Copy out the lines of the records below, and only those lines, from the one with "Grandvalira er det" through the one with "Le Plus Beau des combats", exactly as they appear.

(Records drawn from a dataset)
- - -
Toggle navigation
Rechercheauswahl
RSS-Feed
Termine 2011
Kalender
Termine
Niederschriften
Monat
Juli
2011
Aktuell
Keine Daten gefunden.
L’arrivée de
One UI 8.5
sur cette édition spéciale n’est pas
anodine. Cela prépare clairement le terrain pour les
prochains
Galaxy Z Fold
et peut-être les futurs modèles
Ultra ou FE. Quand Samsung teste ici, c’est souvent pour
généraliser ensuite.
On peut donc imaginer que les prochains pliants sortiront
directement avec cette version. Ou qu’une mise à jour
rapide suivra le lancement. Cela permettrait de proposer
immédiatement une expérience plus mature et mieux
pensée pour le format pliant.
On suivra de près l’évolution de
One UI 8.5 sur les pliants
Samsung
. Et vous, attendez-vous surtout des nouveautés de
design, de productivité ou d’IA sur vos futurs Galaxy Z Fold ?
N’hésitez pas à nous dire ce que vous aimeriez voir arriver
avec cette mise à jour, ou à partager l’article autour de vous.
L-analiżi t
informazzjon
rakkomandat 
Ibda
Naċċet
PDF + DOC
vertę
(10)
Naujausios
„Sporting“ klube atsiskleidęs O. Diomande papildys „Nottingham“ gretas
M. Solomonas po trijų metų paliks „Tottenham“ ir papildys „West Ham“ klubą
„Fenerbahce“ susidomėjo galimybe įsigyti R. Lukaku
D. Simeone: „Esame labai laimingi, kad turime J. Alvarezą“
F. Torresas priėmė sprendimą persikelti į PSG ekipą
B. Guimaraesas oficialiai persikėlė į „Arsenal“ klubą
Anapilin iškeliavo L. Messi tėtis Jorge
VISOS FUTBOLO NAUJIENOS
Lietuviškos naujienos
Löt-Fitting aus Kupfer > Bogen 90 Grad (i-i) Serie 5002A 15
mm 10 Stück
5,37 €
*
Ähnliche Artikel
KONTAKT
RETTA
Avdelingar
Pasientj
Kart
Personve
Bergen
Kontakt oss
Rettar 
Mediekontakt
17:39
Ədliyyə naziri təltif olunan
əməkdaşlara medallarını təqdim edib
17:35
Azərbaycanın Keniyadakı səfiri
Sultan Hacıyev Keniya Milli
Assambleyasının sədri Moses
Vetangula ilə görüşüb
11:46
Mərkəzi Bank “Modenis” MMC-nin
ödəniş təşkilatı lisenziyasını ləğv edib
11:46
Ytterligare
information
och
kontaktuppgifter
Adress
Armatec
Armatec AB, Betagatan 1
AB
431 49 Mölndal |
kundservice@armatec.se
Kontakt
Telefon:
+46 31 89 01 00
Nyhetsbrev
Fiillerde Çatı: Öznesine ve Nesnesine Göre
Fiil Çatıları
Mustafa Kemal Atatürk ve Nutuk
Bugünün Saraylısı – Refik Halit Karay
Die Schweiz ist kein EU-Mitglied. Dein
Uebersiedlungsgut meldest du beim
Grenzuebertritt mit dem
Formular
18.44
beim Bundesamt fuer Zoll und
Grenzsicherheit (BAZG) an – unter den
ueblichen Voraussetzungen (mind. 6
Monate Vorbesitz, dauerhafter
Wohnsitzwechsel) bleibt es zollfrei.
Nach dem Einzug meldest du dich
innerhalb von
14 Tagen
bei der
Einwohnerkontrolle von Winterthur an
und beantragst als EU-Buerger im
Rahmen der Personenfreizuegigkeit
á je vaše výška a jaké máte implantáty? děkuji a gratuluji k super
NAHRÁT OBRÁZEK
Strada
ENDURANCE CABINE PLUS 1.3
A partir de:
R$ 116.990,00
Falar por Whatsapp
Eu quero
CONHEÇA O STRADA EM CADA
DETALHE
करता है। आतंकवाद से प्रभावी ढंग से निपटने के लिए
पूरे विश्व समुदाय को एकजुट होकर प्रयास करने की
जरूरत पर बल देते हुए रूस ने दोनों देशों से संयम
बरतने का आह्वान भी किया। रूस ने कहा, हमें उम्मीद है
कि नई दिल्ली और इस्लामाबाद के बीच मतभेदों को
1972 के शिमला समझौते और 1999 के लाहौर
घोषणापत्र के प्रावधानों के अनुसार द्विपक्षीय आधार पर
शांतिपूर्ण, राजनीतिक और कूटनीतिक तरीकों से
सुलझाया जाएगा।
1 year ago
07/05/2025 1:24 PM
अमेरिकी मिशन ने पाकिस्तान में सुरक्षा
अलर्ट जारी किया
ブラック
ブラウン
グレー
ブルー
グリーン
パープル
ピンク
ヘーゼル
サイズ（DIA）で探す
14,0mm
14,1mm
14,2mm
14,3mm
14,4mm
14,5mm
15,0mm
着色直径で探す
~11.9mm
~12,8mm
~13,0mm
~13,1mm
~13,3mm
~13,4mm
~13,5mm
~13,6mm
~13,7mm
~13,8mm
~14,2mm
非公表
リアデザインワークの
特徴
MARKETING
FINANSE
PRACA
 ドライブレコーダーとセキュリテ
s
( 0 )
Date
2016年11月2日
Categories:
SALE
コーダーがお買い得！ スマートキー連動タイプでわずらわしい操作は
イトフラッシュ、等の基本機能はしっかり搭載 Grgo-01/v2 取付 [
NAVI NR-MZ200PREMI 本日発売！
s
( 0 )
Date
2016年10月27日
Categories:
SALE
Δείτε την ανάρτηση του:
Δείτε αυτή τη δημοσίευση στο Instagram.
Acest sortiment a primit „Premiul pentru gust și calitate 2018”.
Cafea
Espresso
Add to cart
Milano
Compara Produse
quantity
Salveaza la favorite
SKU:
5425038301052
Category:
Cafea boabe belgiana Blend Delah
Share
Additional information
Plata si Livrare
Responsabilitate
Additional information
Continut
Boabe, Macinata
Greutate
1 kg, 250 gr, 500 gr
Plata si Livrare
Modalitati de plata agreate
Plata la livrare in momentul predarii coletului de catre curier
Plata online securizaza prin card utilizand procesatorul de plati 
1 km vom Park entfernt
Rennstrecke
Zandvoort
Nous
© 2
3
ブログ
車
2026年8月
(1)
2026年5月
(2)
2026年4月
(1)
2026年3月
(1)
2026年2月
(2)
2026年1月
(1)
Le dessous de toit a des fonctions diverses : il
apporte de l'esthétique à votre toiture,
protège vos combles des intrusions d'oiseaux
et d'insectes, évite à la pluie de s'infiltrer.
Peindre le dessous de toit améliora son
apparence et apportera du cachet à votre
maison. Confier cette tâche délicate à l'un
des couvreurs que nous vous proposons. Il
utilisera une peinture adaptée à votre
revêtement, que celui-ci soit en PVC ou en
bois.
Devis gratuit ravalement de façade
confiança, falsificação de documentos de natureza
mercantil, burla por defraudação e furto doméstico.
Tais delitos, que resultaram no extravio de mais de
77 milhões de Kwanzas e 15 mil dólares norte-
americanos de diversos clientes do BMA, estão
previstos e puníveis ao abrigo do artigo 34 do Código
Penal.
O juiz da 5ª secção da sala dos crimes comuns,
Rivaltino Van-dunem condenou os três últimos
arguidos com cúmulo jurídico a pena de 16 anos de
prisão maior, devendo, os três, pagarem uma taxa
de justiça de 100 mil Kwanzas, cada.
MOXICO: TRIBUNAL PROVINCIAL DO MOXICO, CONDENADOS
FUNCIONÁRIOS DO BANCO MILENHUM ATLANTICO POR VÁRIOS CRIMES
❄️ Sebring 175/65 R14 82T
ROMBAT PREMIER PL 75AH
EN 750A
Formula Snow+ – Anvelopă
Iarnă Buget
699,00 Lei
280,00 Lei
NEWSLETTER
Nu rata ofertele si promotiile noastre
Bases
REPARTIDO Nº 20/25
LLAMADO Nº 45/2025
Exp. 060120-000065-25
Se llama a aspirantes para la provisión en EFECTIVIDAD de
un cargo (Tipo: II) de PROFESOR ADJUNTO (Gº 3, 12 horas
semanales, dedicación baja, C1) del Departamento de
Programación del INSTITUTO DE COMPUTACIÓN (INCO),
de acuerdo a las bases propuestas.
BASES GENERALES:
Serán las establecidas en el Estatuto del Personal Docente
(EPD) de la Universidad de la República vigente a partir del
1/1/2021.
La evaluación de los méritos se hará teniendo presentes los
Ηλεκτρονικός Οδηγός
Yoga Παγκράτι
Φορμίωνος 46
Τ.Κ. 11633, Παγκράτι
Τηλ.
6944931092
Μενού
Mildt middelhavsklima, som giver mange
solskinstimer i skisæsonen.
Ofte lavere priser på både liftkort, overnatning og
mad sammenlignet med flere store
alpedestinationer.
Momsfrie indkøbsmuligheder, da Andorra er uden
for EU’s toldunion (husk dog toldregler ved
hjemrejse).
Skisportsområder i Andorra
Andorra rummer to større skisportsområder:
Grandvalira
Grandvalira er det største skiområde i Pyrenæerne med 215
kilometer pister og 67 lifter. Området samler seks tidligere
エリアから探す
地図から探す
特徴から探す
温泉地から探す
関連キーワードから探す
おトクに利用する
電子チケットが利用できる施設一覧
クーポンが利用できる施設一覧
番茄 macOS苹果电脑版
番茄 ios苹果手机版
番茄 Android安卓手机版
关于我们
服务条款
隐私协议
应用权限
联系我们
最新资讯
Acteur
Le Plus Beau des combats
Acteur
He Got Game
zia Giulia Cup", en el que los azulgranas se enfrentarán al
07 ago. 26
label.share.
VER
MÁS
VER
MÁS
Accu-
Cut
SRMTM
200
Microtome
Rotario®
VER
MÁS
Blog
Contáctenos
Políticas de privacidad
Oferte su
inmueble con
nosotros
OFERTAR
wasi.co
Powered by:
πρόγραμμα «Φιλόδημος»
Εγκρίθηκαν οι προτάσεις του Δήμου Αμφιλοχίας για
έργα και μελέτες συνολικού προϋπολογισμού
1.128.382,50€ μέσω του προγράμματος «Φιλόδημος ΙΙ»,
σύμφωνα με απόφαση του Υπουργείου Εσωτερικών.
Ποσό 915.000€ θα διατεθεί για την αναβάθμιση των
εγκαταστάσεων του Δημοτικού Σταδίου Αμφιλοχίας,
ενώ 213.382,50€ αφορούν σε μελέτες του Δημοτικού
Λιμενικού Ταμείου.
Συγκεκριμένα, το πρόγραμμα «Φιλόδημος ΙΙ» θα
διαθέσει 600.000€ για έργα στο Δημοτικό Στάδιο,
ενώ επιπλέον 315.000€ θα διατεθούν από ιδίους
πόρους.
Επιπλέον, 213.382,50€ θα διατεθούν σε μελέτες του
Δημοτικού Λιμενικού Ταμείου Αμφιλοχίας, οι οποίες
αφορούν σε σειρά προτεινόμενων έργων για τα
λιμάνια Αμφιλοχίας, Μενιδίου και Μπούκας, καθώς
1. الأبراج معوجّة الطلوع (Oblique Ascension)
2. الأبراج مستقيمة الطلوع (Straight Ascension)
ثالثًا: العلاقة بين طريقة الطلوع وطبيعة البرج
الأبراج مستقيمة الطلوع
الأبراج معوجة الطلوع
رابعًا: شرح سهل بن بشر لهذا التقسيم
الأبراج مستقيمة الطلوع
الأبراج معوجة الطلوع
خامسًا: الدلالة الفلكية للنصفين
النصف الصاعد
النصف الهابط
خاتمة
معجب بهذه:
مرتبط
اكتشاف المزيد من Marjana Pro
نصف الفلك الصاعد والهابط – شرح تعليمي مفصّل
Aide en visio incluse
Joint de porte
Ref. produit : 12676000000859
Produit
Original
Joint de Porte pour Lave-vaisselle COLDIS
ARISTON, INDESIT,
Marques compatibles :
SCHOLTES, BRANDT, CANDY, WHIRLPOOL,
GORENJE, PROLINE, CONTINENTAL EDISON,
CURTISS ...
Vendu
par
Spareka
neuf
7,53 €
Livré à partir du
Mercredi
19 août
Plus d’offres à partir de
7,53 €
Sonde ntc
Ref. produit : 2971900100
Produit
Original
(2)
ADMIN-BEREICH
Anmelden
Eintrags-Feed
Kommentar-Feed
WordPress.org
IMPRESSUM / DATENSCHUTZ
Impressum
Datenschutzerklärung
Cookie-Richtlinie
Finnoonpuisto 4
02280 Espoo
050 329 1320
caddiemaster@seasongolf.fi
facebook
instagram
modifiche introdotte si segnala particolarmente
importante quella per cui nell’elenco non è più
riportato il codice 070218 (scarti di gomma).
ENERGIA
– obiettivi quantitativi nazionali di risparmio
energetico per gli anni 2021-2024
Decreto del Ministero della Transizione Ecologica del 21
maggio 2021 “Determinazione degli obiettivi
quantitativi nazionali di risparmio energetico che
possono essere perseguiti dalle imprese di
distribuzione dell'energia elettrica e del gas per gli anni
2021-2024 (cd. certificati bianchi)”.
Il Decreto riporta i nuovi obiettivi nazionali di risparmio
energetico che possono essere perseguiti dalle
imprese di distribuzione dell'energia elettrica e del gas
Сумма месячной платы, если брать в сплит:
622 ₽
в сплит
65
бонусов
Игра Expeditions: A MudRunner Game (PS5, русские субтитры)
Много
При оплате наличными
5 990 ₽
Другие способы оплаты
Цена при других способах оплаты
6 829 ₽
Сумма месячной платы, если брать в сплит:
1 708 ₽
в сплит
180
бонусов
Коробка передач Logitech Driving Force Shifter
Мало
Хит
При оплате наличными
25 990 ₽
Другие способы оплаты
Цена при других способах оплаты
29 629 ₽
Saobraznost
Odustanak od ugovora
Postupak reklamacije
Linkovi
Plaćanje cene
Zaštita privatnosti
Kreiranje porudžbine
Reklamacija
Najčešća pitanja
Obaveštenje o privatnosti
- - -
# Answer section
Grandvalira er det største skiområde i Pyrenæerne med 215
kilometer pister og 67 lifter. Området samler seks tidligere
エリアから探す
地図から探す
特徴から探す
温泉地から探す
関連キーワードから探す
おトクに利用する
電子チケットが利用できる施設一覧
クーポンが利用できる施設一覧
番茄 macOS苹果电脑版
番茄 ios苹果手机版
番茄 Android安卓手机版
关于我们
服务条款
隐私协议
应用权限
联系我们
最新资讯
Acteur
Le Plus Beau des combats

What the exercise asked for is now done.